Invariant manifold in (xy) plane: c = 6 (top), c = 158 (bottom), clean input signal (left), noisy input signal (right)

Fig. 12
figure 12

Invariant manifold in (xz) plane: c = 6 (top), c = 158 (bottom), clean input signal (left), noisy input signal (right)

6 Conclusion

The kernel size in RFF-KLMS determines the probability density function from which the random features are drawn.
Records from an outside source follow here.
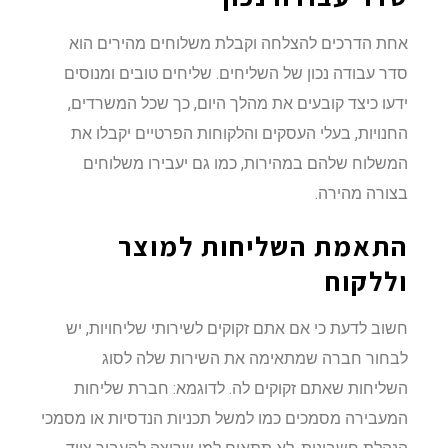
אחת הדרכים להצלחה וקבלת משלוחים מהירים הוא
סדר עבודה נכון של השליחים. שליחים טובים ומנוסים
ידעו כיצד קובעים את מהלך היום, כך שכל המשרדים,
החנויות, בעלי העסקים והלקוחות הפרטיים יקבלו את
המשלוח שלהם במהירות, כמו גם יעבירו משלוחים
בצורה מהירה.
התאמת השליחות למוצר
וללקוח
חשוב לדעת כי אם אתם זקוקים לשירותי שליחויות, יש
לבחור חברה שמתאימה את השירות שלה לסוג
השליחות שאתם זקוקים לה. לדוגמא: חברת שליחות
המעבירה מסמכים כמו למשל תכניות הנדסיות או מסמכי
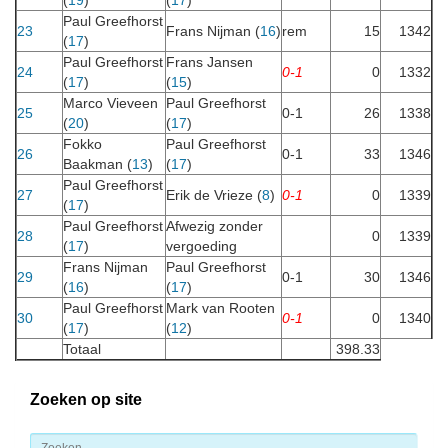
(
19
)
(
17
)
Paul Greefhorst
23
Frans Nijman (
16
)
rem
15
1342
(
17
)
Paul Greefhorst
Frans Jansen
24
0-1
0
1332
(
17
)
(
15
)
Marco Vieveen
Paul Greefhorst
25
0-1
26
1338
(
20
)
(
17
)
Fokko
Paul Greefhorst
26
0-1
33
1346
Baakman (
13
)
(
17
)
Paul Greefhorst
27
Erik de Vrieze (
8
)
0-1
0
1339
(
17
)
Paul Greefhorst
Afwezig zonder
28
0
1339
(
17
)
vergoeding
Frans Nijman
Paul Greefhorst
29
0-1
30
1346
(
16
)
(
17
)
Paul Greefhorst
Mark van Rooten
30
0-1
0
1340
(
17
)
(
12
)
Totaal
398.33
Zoeken op site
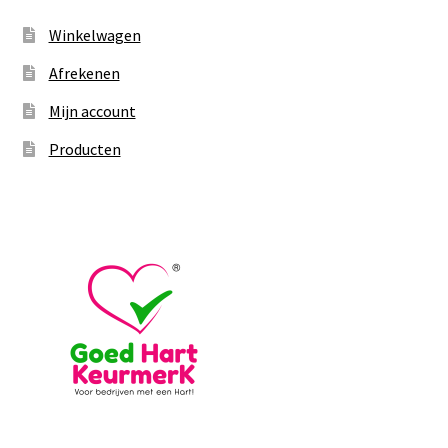
Winkelwagen
Afrekenen
Mijn account
Producten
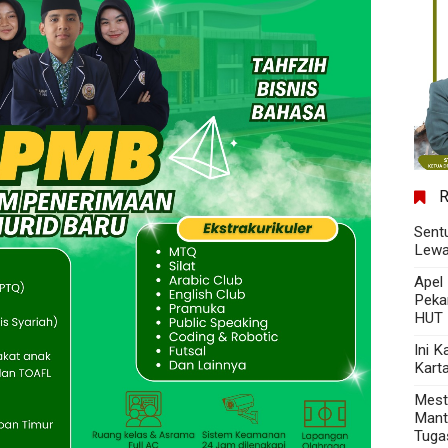
Sent
Lewa
Apel
Peka
HUT 
Ini 
Kart
Mest
Mant
Tuga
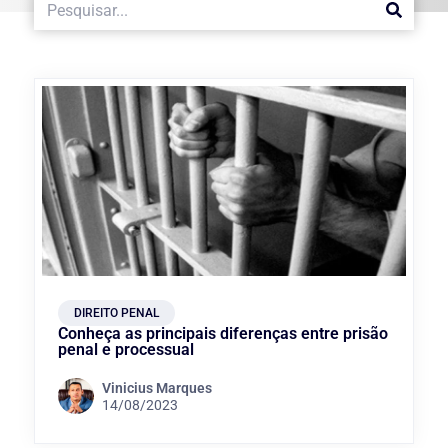
DIREITO PENAL
Conheça as principais diferenças entre prisão
penal e processual
Vinicius Marques
14/08/2023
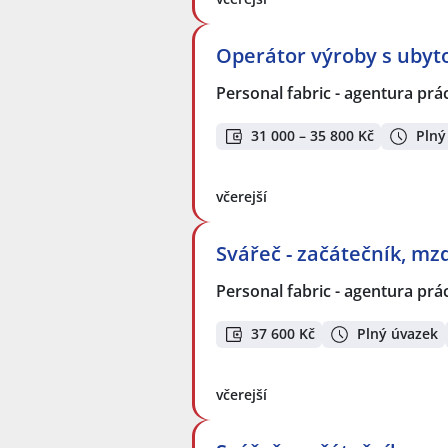
Operátor výroby s uby
Personal fabric - agentura prác
31 000 – 35 800 Kč
Plný
včerejší
Svářeč - začátečník, m
Personal fabric - agentura prác
37 600 Kč
Plný úvazek
včerejší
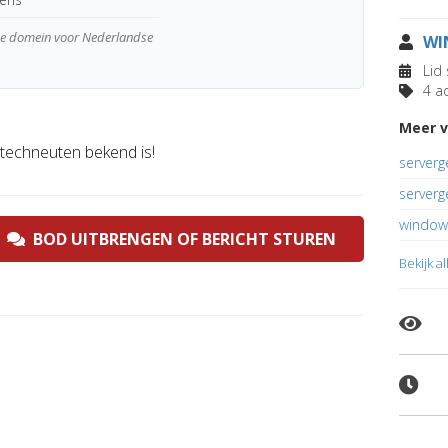
wde domein voor Nederlandse
WI
Lid 
4 ad
Meer 
 techneuten bekend is!
serverg
serverg
window
BOD UITBRENGEN OF BERICHT STUREN
Bekijk a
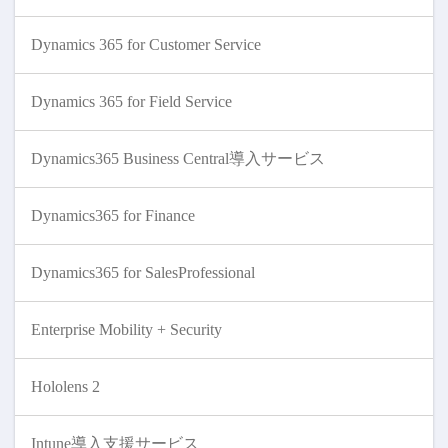
Dynamics 365 for Customer Service
Dynamics 365 for Field Service
Dynamics365 Business Central導入サービス
Dynamics365 for Finance
Dynamics365 for SalesProfessional
Enterprise Mobility + Security
Hololens 2
Intune導入支援サービス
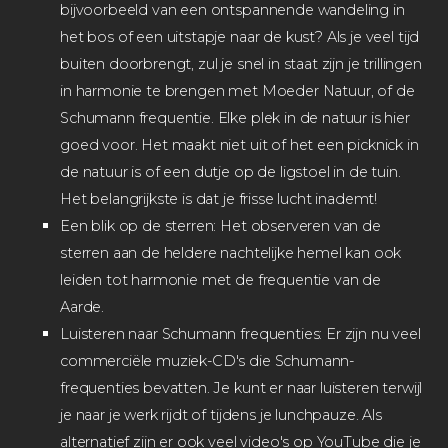
bijvoorbeeld van een ontspannende wandeling in
het bos of een uitstapje naar de kust? Als je veel tijd
buiten doorbrengt, zul je snel in staat zijn je trillingen
in harmonie te brengen met Moeder Natuur, of de
Schumann frequentie. Elke plek in de natuur is hier
goed voor. Het maakt niet uit of het een picknick in
de natuur is of een dutje op de ligstoel in de tuin.
Het belangrijkste is dat je frisse lucht inademt!
Een blik op de sterren: Het observeren van de
sterren aan de heldere nachtelijke hemel kan ook
leiden tot harmonie met de frequentie van de
Aarde.
Luisteren naar Schumann frequenties: Er zijn nu veel
commerciële muziek-CD's die Schumann-
frequenties bevatten. Je kunt er naar luisteren terwijl
je naar je werk rijdt of tijdens je lunchpauze. Als
alternatief zijn er ook veel video's op YouTube die je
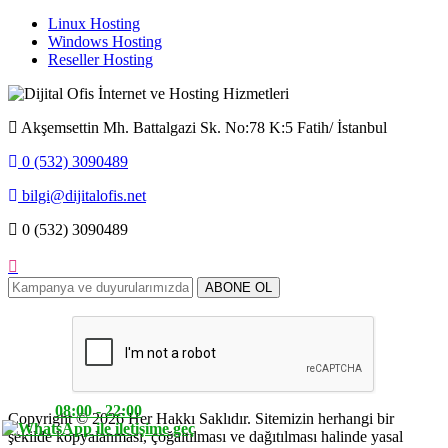
Linux Hosting
Windows Hosting
Reseller Hosting
Akşemsettin Mh. Battalgazi Sk. No:78 K:5 Fatih/ İstanbul
0 (532) 3090489
bilgi@dijitalofis.net
0 (532) 3090489
08:00 - 22:00
Copyright © 2026 Her Hakkı Saklıdır. Sitemizin herhangi bir
şekilde kopyalanması, çoğaltılması ve dağıtılması halinde yasal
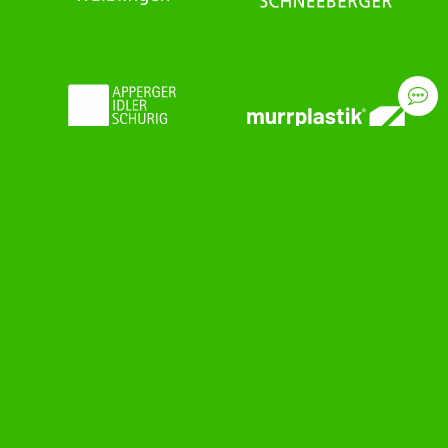
HCOB-Top-Team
In other words, it determines the finite dimensional subspace defines by the feature maps in RFF-KLMS. Quality of approximation by RFF-KLMS is directly determined by this subspace. Therefore, for optimal finite-dimensional mapping, optimal kernel size is needed.

In this paper, we described a procedure for optimizing the kernel size sequentially using a stochastic gradient descent approach. Empirical studies on online prediction of chaotic time series highlights the tracking capability of RFF-KLMS with adaptive kernel size. It not only tracks the time series and the ensuing dynamics of the system well, but the algorithm is also capable of predicting sudden change in dynamics. MSE performance of RFF-KLMS algorithm with adaptive kernel size is also more superior than the MSE of RFF-KLMS with fixed kernel size. The experimental results also highlight the robustness of the algorithm with respect to noise in the input signal. Although some loss in accuracy is observed in the presence of noise, the algorithm can still capture the overall steady-state dynamics of a system.

An immediate future direction of this study is to explore other aspects of the algorithm, for example, combining kernel size adaptation with stepsize adaptation. It is also interesting to investigate the application of RFF-KLMS with adaptive kernel size to look into the possibility of predicting other aspects of system dynamics such as the Lyapunov exponent.